Methotrexate should not be used with medicines such as Septra or Probenecid.

It is contraindicated during pregnancy and should not be used 6 months prior to conception.

It does not damage the kidneys, but because it is excreted through the kidneys, it should be avoided in patients with severe renal damage.

Laboratories should always be taken the day before, or the morning of, the day when the patient takes Methotrexate.

Adahli E. Massey, MD, FACR

What’s up with the “osteo” diseases?

Two frequent diseases that are commonly confused with one another are osteoporosis and osteoarthritis.

Osteoarthritis is a common joint disease due to multiple factors, including local inflammation, mechanical forces (use of the joints), genectic predisposition, and cellular dysfunction of the components of the joint. Osteoarthritis commonly affects the hands, shoulders, knees, hips, neck, and low back. It is more common after age 40, but trauma and other genetic factors could accelerate the time of onset.

Osteoporosis on the other hand, is decreased bone mass due to micro-architectural disruption with a resulting high risk for a fracture. Think about the construction of a building — if the frame is not properly built, then the building will collapse.

The diagnosis of osteoarthritis is usually based on the patient’s history, physical exam, and radiographic findings. Whereas in osteoporosis, DXA (a technique called dual-energy X-ray Absorptiometry) is used for the diagnosis. A patient who has had a fragility fracture (or low impact) is also considered to have osteoporosis. These patients should consult with their doctors when a fracture occurs to see if treatment should be instituted.

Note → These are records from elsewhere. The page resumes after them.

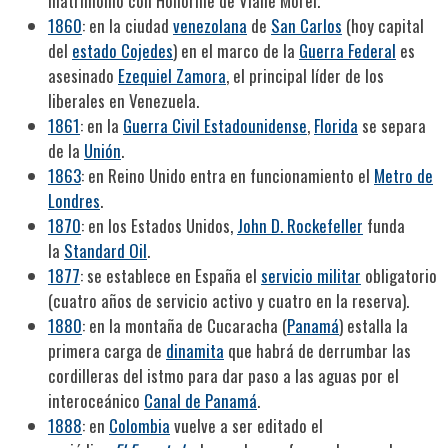
matrimonio con Honorine de Viane Morel.
1860
: en la ciudad
venezolana
de
San Carlos
(hoy capital
del
estado Cojedes
) en el marco de la
Guerra Federal
es
asesinado
Ezequiel Zamora
, el principal líder de los
liberales en Venezuela.
1861
: en la
Guerra Civil Estadounidense
,
Florida
se separa
de la
Unión
.
1863
: en Reino Unido entra en funcionamiento el
Metro de
Londres
.
1870
: en los Estados Unidos,
John D. Rockefeller
funda
la
Standard Oil
.
1877
: se establece en España el
servicio militar
obligatorio
(cuatro años de servicio activo y cuatro en la reserva).
1880
: en la montaña de Cucaracha (
Panamá
) estalla la
primera carga de
dinamita
que habrá de derrumbar las
cordilleras del istmo para dar paso a las aguas por el
interoceánico
Canal de Panamá
.
1888
: en
Colombia
vuelve a ser editado el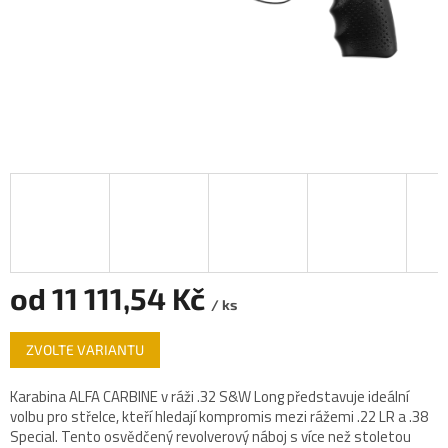
od
11 111,54 Kč
/ ks
Měrná
ZVOLTE VARIANTU
cena:
Karabina ALFA CARBINE v ráži .32 S&W Long představuje ideální
volbu pro střelce, kteří hledají kompromis mezi rážemi .22 LR a .38
Special. Tento osvědčený revolverový náboj s více než stoletou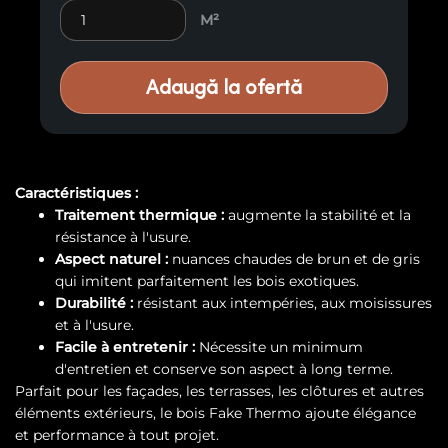
Faux bois exotique Thermo E79 quantity
M²
Adaugă la ofertă
Caractéristiques :
Traitement thermique :
augmente la stabilité et la
résistance à l'usure.
Aspect naturel :
nuances chaudes de brun et de gris
qui imitent parfaitement les bois exotiques.
Durabilité :
résistant aux intempéries, aux moisissures
et à l'usure.
Facile à entretenir :
Nécessite un minimum
d'entretien et conserve son aspect à long terme.
Parfait pour les façades, les terrasses, les clôtures et autres
éléments extérieurs, le bois Fake Thermo ajoute élégance
et performance à tout projet.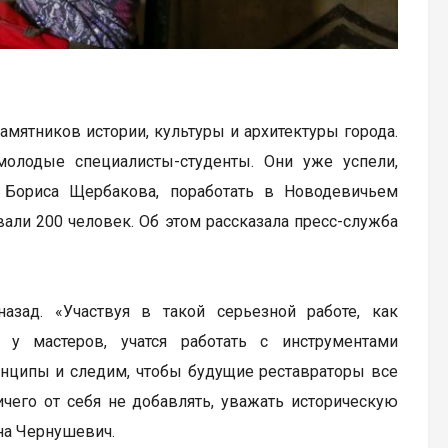
амятников истории, культуры и архитектуры города.
олодые специалисты-студенты. Они уже успели,
а Бориса Щербакова, поработать в Новодевичьем
али 200 человек. Об этом рассказала пресс-служба
азад. «Участвуя в такой серьезной работе, как
 у мастеров, учатся работать с инструментами
инципы и следим, чтобы будущие реставраторы все
ичего от себя не добавлять, уважать историческую
на Чернушевич.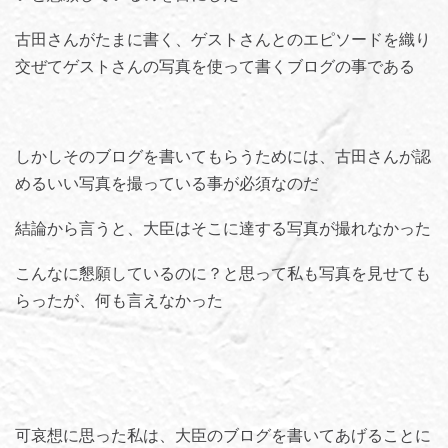
古田さんがたまに書く、ゲストさんとのエピソードを織り
交ぜてゲストさんの写真を使って書くブログの事である
しかしそのブログを書いてもらうためには、古田さんが認
めるいい写真を撮っている事が必須なのだ
結論から言うと、大臣はそこに達する写真が撮れなかった
こんなに懇願しているのに？と思って私も写真を見せても
らったが、何も言えなかった
可哀想に思った私は、大臣のブログを書いてあげることに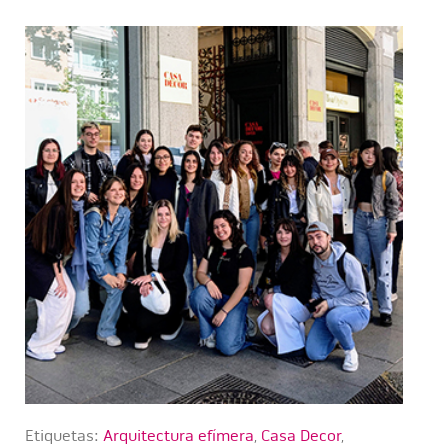
Etiquetas:
Arquitectura efímera
,
Casa Decor
,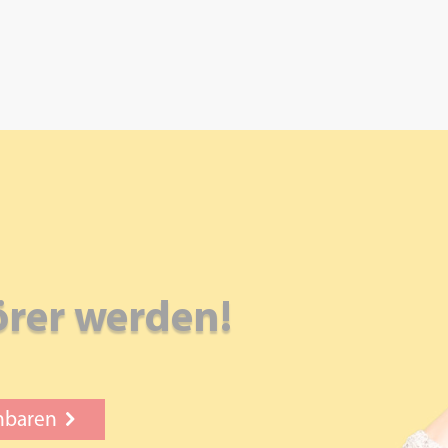
örer
werden!
nbaren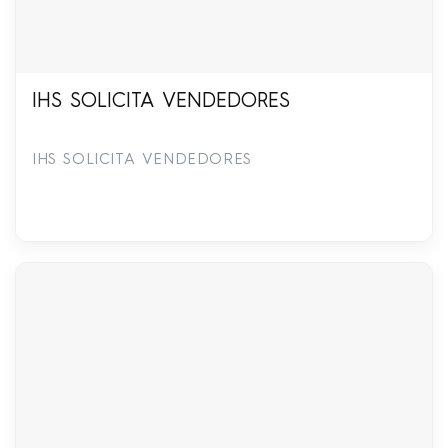
IHS SOLICITA VENDEDORES
IHS SOLICITA VENDEDORES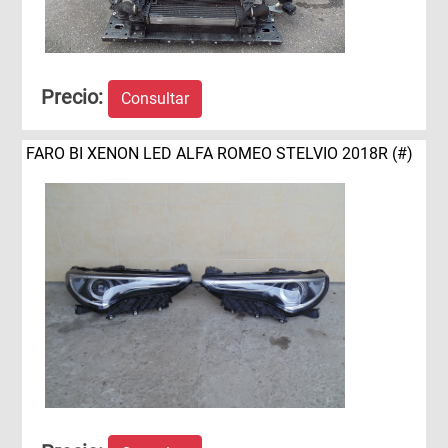
Precio:
Consultar
FARO BI XENON LED ALFA ROMEO STELVIO 2018R (#)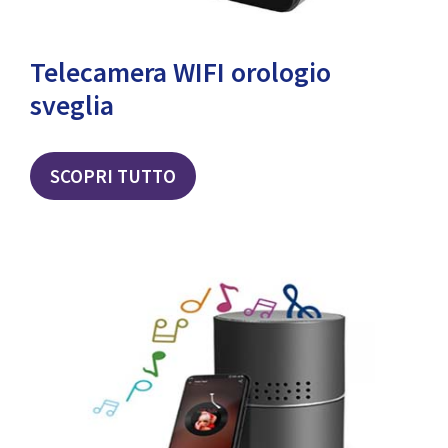
Telecamera WIFI orologio
sveglia
SCOPRI TUTTO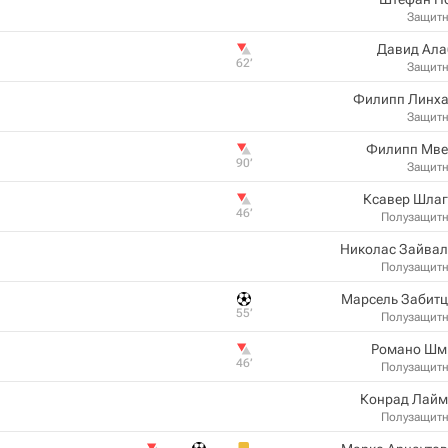
Защит
Давид Ала
62‎’‎
Защит
Филипп Линха
Защит
Филипп Мве
90‎’‎
Защит
Ксавер Шлаг
46‎’‎
Полузащит
Николас Зайвал
Полузащит
Марсель Забитц
55‎’‎
Полузащит
Романо Шм
46‎’‎
Полузащит
Конрад Лайм
Полузащит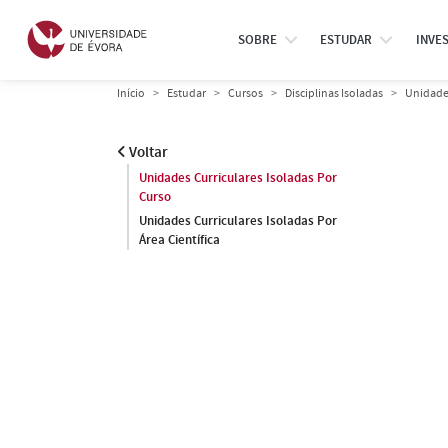
SOBRE
ESTUDAR
INVE
Início
Estudar
Cursos
Disciplinas Isoladas
Unidades
Voltar
Unidades Curriculares Isoladas Por
Curso
Unidades Curriculares Isoladas Por
Área Científica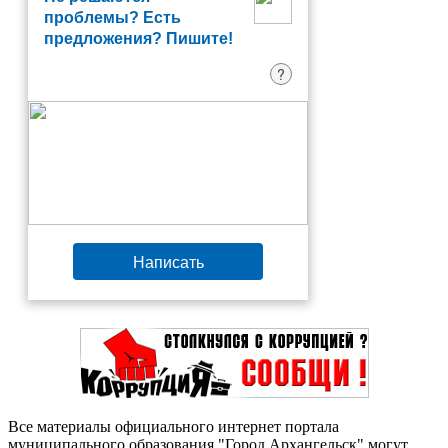
проблемы? Есть
предложения? Пишите!
?
Написать
Все материалы официального интернет портала
муниципального образования "Город Архангельск" могут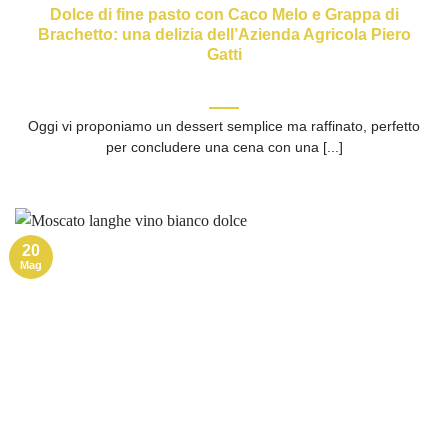
Dolce di fine pasto con Caco Melo e Grappa di
Brachetto: una delizia dell’Azienda Agricola Piero
Gatti
Oggi vi proponiamo un dessert semplice ma raffinato, perfetto
per concludere una cena con una [...]
20
Mag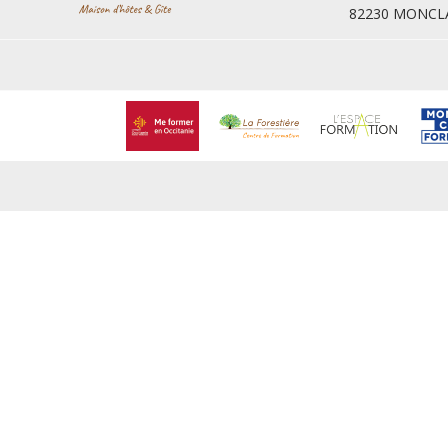
82230 MONCLA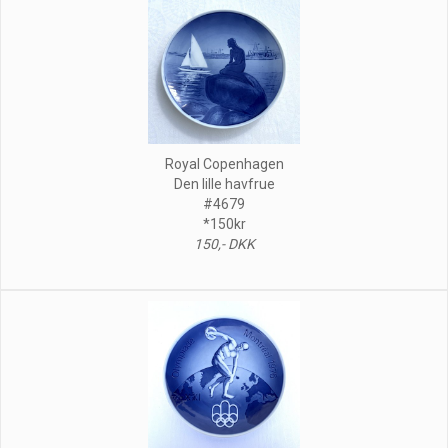
Royal Copenhagen
Den lille havfrue
#4679
*150kr
150,- DKK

Adahli E. Massey, MD, FACR

What is lupus?

Lupus, or systemic lupus erythematosus (SLE), is an autoimmune disorder where the body produces antibodies against itself. Antibodies are proteins that are usually produced by the body to attack foreign things, such as bacteria and viruses. But in lupus, the antibodies (or autoantibodies) attack the cells of the body. This ‘attack’ causes the variety of symptoms that we see in lupus, including joint pain, rash, lung disease, mouth sores, kidney damage, brain damage, and so on.

The American College of Rheumatology has designated 11 symptoms/signs that are used for the diagnosis of the disease. Most rheumatologists use these criteria for the diagnosis of lupus. A patient has to have at least four of the 11 designated symptoms/signs to be diagnosed with lupus. The symptoms/signs in the diagnostic criteria include:

  1.     Malar rash
  2.     Discoid rash
  3.     Photosensitivity
  4.     Oral ulcers
  5.     Arthritis (in at least two joints)
  6.     Serositis (which is inflammation of the lining of the lungs and/or heart)
  7.     Kidney disease
  8.     Neurologic disease (usually seizures or psychosis)
  9.     Hematologic (blood) disorder, including low white blood cells, low hemoglobin (due to destruction of red blood cells), low platelets, or low lymphocytes (one of the types of white blood cells)
  10.     Abnormal immunologic laboratory results, such as anti-dsDNA, anti-SM, antiphospholipid antibody, lupus anticoagulant, or a false positive test for syphilis
  11.     Abnormal titer of ANA (antinuclear antibody)

In recent years, doctors have been able to diagnose lupus earlier because of the capacity of laboratories to detect these abnormal immune tests with much more accuracy and increased sensitivity.